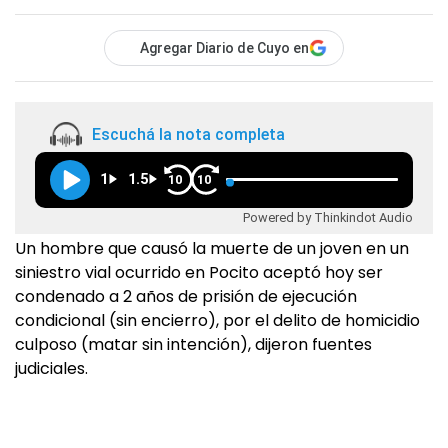
Agregar Diario de Cuyo en
Escuchá la nota completa
1
1.5
10
10
Powered by Thinkindot Audio
Un hombre que causó la muerte de un joven en un
siniestro vial ocurrido en Pocito aceptó hoy ser
condenado a 2 años de prisión de ejecución
condicional (sin encierro), por el delito de homicidio
culposo (matar sin intención), dijeron fuentes
judiciales.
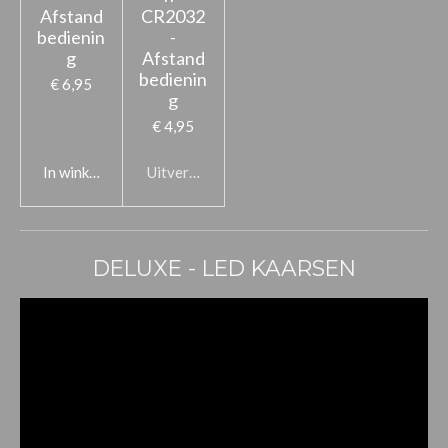
Afstand
CR2032
bedienin
-
g
Afstand
bedienin
€ 6,95
g
€ 4,95
In winkelwagen
Uitverkocht
DELUXE - LED KAARSEN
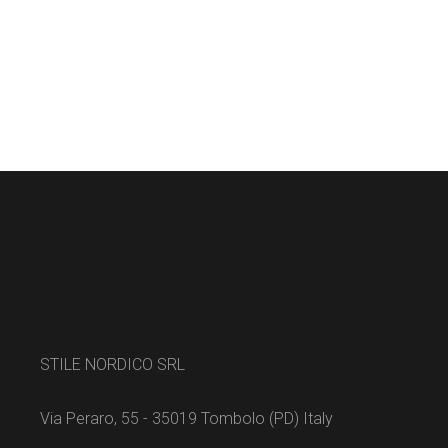
STILE NORDICO SRL
Via Peraro, 55 - 35019 Tombolo (PD) Italy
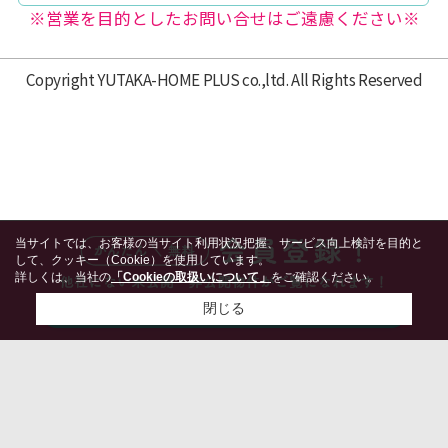
※営業を目的としたお問い合せはご遠慮ください※
Copyright YUTAKA-HOME PLUS co.,ltd. All Rights Reserved
当サイトでは、お客様の当サイト利用状況把握、サービス向上検討を目的と
して、クッキー（Cookie）を使用しています。
詳しくは、当社の
「Cookieの取扱いについて」
をご確認ください。
閉じる
検討リスト追加
お問い合わせ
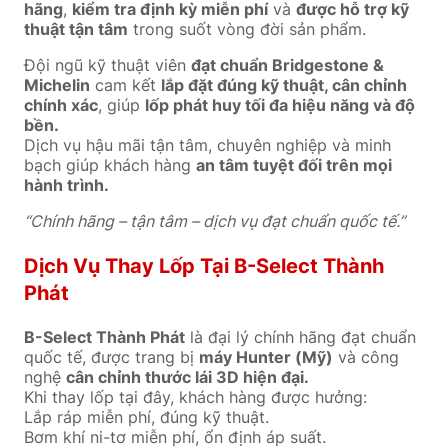
hãng
,
kiểm tra định kỳ miễn phí
và
được hỗ trợ kỹ
thuật tận tâm
trong suốt vòng đời sản phẩm.
Đội ngũ kỹ thuật viên
đạt chuẩn Bridgestone &
Michelin
cam kết
lắp đặt đúng kỹ thuật, cân chỉnh
chính xác
, giúp
lốp phát huy tối đa hiệu năng và độ
bền.
Dịch vụ hậu mãi tận tâm, chuyên nghiệp và minh
bạch giúp khách hàng
an tâm tuyệt đối trên mọi
hành trình.
“Chính hãng – tận tâm – dịch vụ đạt chuẩn quốc tế.”
Dịch Vụ Thay Lốp Tại B-Select Thành
Phát
B-Select Thành Phát
là đại lý chính hãng đạt chuẩn
quốc tế, được trang bị
máy Hunter (Mỹ)
và công
nghệ
cân chỉnh thước lái 3D hiện đại.
Khi thay lốp tại đây, khách hàng được hưởng:
Lắp ráp miễn phí, đúng kỹ thuật.
Bơm khí ni-tơ miễn phí, ổn định áp suất.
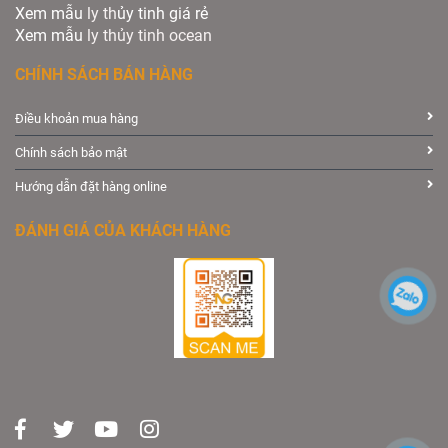
Xem mẫu
ly th
ủy tinh giá rẻ
Xem mẫu
ly th
ủy
tinh ocean
CHÍNH SÁCH BÁN HÀNG
Điều khoản mua hàng
Chính sách bảo mật
Hướng dẫn đặt hàng online
ĐÁNH GIÁ CỦA KHÁCH HÀNG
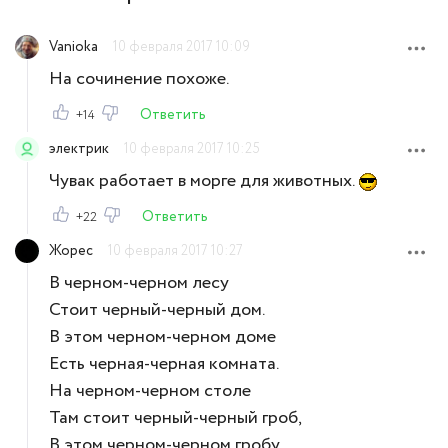
Vanioka
10 февраля 2017 10:09
На сочинение похоже.
Ответить
+14
электрик
10 февраля 2017 10:25
Чувак работает в морге для животных.
Ответить
+22
Жорес
10 февраля 2017 10:27
В черном-черном лесу
Стоит черный-черный дом.
В этом черном-черном доме
Есть черная-черная комната.
На черном-черном столе
Там стоит черный-черный гроб,
В этом черном-черном гробу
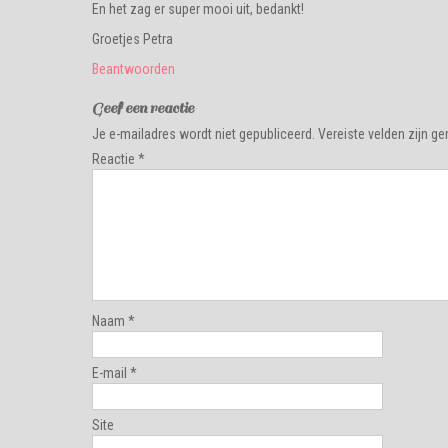
En het zag er super mooi uit, bedankt!
Groetjes Petra
Beantwoorden
Geef een reactie
Je e-mailadres wordt niet gepubliceerd.
Vereiste velden zijn 
Reactie
*
Naam
*
E-mail
*
Site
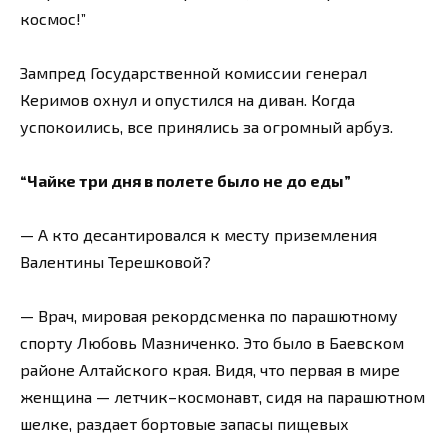
космос!”
Зампред Государственной комиссии генерал
Керимов охнул и опустился на диван. Когда
успокоились, все принялись за огромный арбуз.
“Чайке три дня в полете было не до еды”
— А кто десантировался к месту приземления
Валентины Терешковой?
— Врач, мировая рекордсменка по парашютному
спорту Любовь Мазниченко. Это было в Баевском
районе Алтайского края. Видя, что первая в мире
женщина — летчик–космонавт, сидя на парашютном
шелке, раздает бортовые запасы пищевых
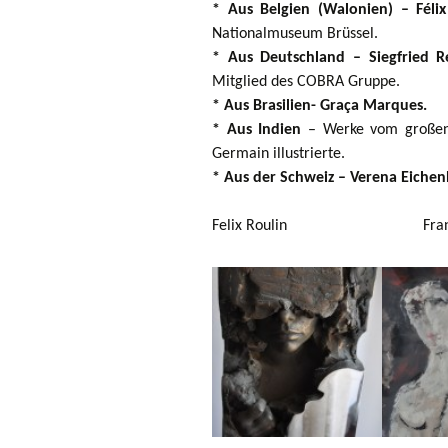
* Aus Belgien (Walonien) – Félix
Nationalmuseum Brüssel.
* Aus Deutschland – Siegfried R
Mitglied des COBRA Gruppe.
* Aus Brasilien- Graça Marques.
* Aus Indien
– Werke vom großen
Germain illustrierte.
* Aus der Schweiz – Verena Eiche
Felix Roulin Frans 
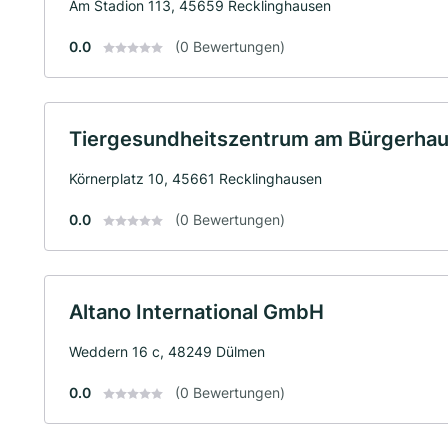
Am Stadion 113, 45659 Recklinghausen
0.0
(0 Bewertungen)
Tiergesundheitszentrum am Bürgerha
Körnerplatz 10, 45661 Recklinghausen
0.0
(0 Bewertungen)
Altano International GmbH
Weddern 16 c, 48249 Dülmen
0.0
(0 Bewertungen)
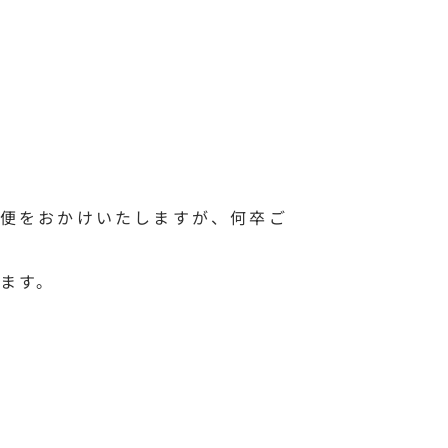
便をおかけいたしますが、何卒ご
ます。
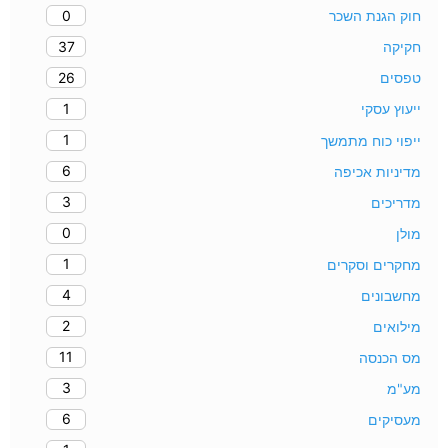
0
חוק הגנת השכר
37
חקיקה
26
טפסים
1
ייעוץ עסקי
1
ייפוי כוח מתמשך
6
מדיניות אכיפה
3
מדריכים
0
מולן
1
מחקרים וסקרים
4
מחשבונים
2
מילואים
11
מס הכנסה
3
מע"מ
6
מעסיקים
□ □ □ □ □
Show each line of the material holding "черный".

Стоит черный-черный дом.
Там стоит черный-черный гроб,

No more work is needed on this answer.